- **Work request**
Produce one exact copy of the records, no pictures.

═══ Source data

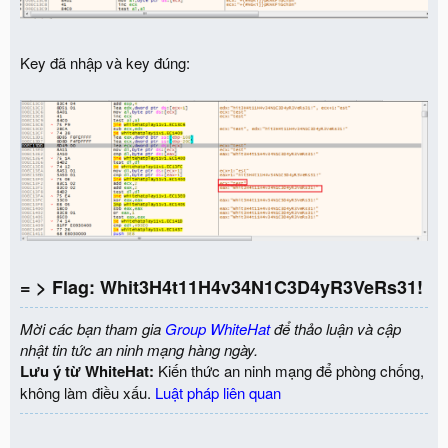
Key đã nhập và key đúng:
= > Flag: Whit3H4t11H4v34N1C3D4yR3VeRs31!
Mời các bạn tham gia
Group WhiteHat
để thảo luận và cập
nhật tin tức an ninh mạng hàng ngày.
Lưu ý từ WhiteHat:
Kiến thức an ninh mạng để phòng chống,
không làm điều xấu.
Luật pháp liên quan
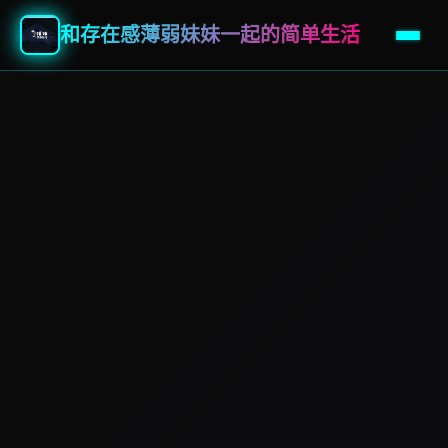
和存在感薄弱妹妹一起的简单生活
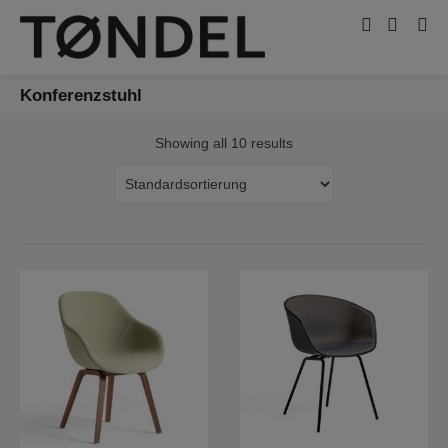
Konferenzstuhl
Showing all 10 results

══════

- **Written solution**
Key đã nhập và key đúng:
= > Flag: Whit3H4t11H4v34N1C3D4yR3VeRs31!
Mời các bạn tham gia
Group WhiteHat
để thảo luận và cập
nhật tin tức an ninh mạng hàng ngày.
Lưu ý từ WhiteHat:
Kiến thức an ninh mạng để phòng chống,
không làm điều xấu.
Luật pháp liên quan
和存在感薄弱妹妹一起的简单生活
Konferenzstuhl
Showing all 10 results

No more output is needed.